Outre la Suleïmaniïè, le prince dont cette mosquée porte le nom, en fonda encore six autres celles des princes Muhammed et Djihanghir, à Topkhane ; la Sèlimiïè, élevée sur le tombeau de Sèlim Ier; celle de la Khassèki ou de Khourrem-Sultane (Roxelane), près du marché des femmes (Awret-Bazari), et les deux mosquées de sa fille Mihr-Mah-Sultane, épouse de Rustem-Pacha, situées l'une a Scutari, l'autre à la porte d'Andrinople.
Parmi les monuments d'utilité publique élevés par Sultan-Suleïman, les plus remarquables sont l'aqueduc des quarante arches qui alimentait autant de fontaines et les deux ponts de Tchekmèdjè (Ponte grande et Ponte piccolo). Nous passerons sous silence tous les autres édifices fondés par les ordres de ce prince, mosquées, aqueducs, ponts, tombeaux, fortifications, etc., dont la description détaillée nous entraînerait hors des bornes que nous nous sommes prescrites ; nous dirons seulement qu'après le fondateur et le conquérant de Constantinople (Constantin et Muhammed-el-Fatyh), Sultan-Suleïman est le souverain à qui cette capitale doit le plus grand nombre d'embellissements.

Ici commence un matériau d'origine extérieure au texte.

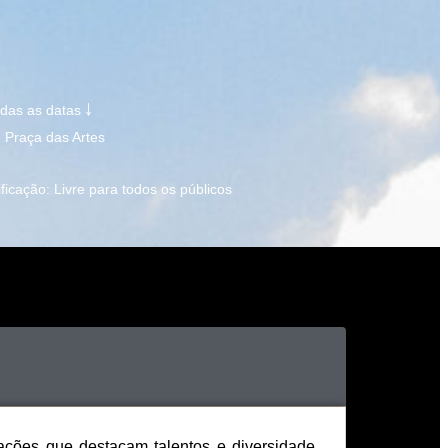
odas as datas ￬
: Praça das Artes
ificação: Livre para todos os públicos
ações que destacam talentos e diversidade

Près de deux cents poëtes vécurent sous le règne de Suleïman, versificateur lui-même, peu distingué il est vrai, mais sachant du moins reconnaître le mérite des grands écrivains de son siècle et les récompenser en souverain le plus éminent d'entre eux est Abdul-Baki que les musulmans appellent aussi le Sultan, le Khan et le Khakan de la poésie lyrique. Les historiens orientaux nous ont transmis le nom de deux cents légistes qui figurèrent à cette époque, et dont une cinquantaine se distinguèrent par des ouvrages importants.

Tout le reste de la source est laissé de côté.